Wednesday 10 June 2015

The fatal flaw in maturity transformation and fractional reserve banking. Part II.



This is the second part of a mini series of articles on maturity transformation and banking. Part I was here.

The basic point made in Part I was that maturity transformation (MT) achieves nothing because while MT does increase liquidity, the state then has to confiscate that extra liquidity in order to keep inflation under control.

A similar apparent merit seems to be part of the existing bank system (sometimes called “fractional reserve banking”). And that merit seems to give fractional reserve the edge over the alternative, namely so called “full reserve banking”.

Full reserve is a system where the only form of money is base money (which was the starting point for the hypothetical economy set out in Part I).

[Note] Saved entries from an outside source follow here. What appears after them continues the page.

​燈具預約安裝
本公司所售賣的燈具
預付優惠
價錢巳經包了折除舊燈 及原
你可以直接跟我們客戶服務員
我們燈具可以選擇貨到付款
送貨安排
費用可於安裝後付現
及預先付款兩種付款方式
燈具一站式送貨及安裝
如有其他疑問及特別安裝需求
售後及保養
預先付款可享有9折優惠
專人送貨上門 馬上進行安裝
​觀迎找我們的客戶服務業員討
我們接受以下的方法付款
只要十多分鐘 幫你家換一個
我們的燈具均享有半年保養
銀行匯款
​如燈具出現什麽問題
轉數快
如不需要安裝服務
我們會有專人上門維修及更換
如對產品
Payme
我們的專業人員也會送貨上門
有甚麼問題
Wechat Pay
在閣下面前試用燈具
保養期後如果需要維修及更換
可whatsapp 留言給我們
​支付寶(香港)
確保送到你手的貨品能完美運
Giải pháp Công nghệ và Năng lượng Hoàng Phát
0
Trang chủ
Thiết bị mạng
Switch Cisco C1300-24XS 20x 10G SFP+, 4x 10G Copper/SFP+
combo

Under full reserve private banks do everything they currently do, but they don’t actually create money. And full reserve has had numerous advocates and for a long time. For example Irving Fisher said in response to the hundreds of bank failures in the 1930s, “We could leave the banks free…. to lend money as they pleased, provided we no longer allow them to manufacture the money which they lend”.

An apparent problem with full reserve is the fact that it involves relatively large amounts of base money doing nothing which might seem to be a waste. Indeed, the UK’s Independent Commission on Banking (ICB) echoed that sentiment when it said (section 3.21): “If . . banks were not able to perform their core economic function of intermediating between deposits and loans, the economic costs would be very high.”


Money costs nothing.

The first flaw in the idea that unused base money is some sort of waste is that it costs nothing to produce such money! It’s produced simply by the central bank making a book keeping entry (done on computers nowadays). As Milton Friedman put it, “It need cost society essentially nothing in real resources to provide the individual with the current services of an additional dollar in cash balances.”*

Thus the ICB’s claim that unused base money is some sort of waste, is beginning to look debatable.

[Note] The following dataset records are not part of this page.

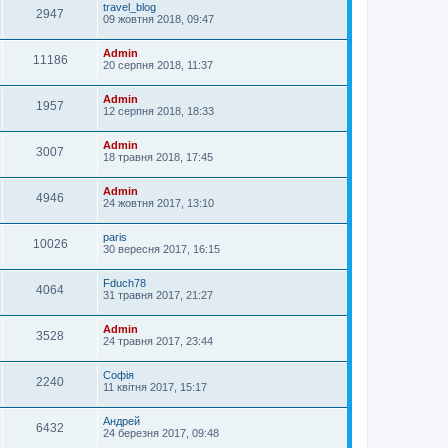
travel_blog
2947
09 жовтня 2018, 09:47
Admin
11186
20 серпня 2018, 11:37
Admin
1957
12 серпня 2018, 18:33
Admin
3007
18 травня 2018, 17:45
Admin
4946
24 жовтня 2017, 13:10
paris
10026
30 вересня 2017, 16:15
Fduch78
4064
31 травня 2017, 21:27
Admin
3528
24 травня 2017, 23:44
Софія
2240
11 квітня 2017, 15:17
Андрей
6432
24 березня 2017, 09:48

Switching from full to fractional reserve.

But suppose a hitherto full reserve system DOES SWITCH to fractional reserve. Let’s quickly run thru the hypthetical scenario set up in Part I again which involved a country called “Hypoland” where creditors had net assets of $120k and debtors had net assets of $110k.

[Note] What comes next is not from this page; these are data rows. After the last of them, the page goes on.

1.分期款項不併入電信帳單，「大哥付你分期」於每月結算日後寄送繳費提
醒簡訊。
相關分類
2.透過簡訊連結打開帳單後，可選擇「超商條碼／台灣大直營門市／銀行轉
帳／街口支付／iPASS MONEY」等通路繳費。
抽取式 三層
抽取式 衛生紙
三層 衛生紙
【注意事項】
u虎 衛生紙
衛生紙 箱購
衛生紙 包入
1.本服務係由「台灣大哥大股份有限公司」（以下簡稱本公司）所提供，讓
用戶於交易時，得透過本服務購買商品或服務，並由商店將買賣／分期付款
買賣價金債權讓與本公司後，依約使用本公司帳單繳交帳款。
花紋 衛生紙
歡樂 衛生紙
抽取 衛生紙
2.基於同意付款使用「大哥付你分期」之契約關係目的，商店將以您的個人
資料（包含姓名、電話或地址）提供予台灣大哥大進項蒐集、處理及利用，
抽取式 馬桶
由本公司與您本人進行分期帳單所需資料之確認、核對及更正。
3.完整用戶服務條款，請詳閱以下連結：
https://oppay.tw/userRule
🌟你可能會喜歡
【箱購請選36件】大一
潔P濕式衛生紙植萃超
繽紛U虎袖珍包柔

The fractional reserve private bank sets up in Hypoland and announces: “Deposit your money with us, and we’ll put it in instant access accounts, PLUS you get some interest”.

So instead of the private bank or banks in Hypoland being funded by shares, they are funded by deposits (aka money).

But as in Part I, where loans were initially done on a direct person to person basis and were then done via a bank and hence were turned into a form of money, the shares that fund full reserve banks in Hypoland are turned into money. I.e. those shares are “liquidised”.

As in Part I, demand then rises, so the state has to deal with inflation by confiscating that extra liquidity. As in Part I, we’re back were we started: not much is achieved by switching from full reserve to fractional reserve (or vice versa).

Indeed, George Selgin’s similar hypothetical scenario (mentioned in Part I) produced much same result, namely that private bank created money DISPLACES base money: it does not ADD to it.

And therein lies a second flaw in the above ICB claim about full reserve involving loads of unused base money. That is, if an economy switches from full to fractional reserve, it might seem that loads of unused base money can then be usefully employed as claimed by the ICB. In fact that’s not true because the introduction of fractional reserve involves DISPLACING base money with privately issued money – or put another way, to prevent the introduction of fractional reserve being inflationary, that unused money has to be confiscated.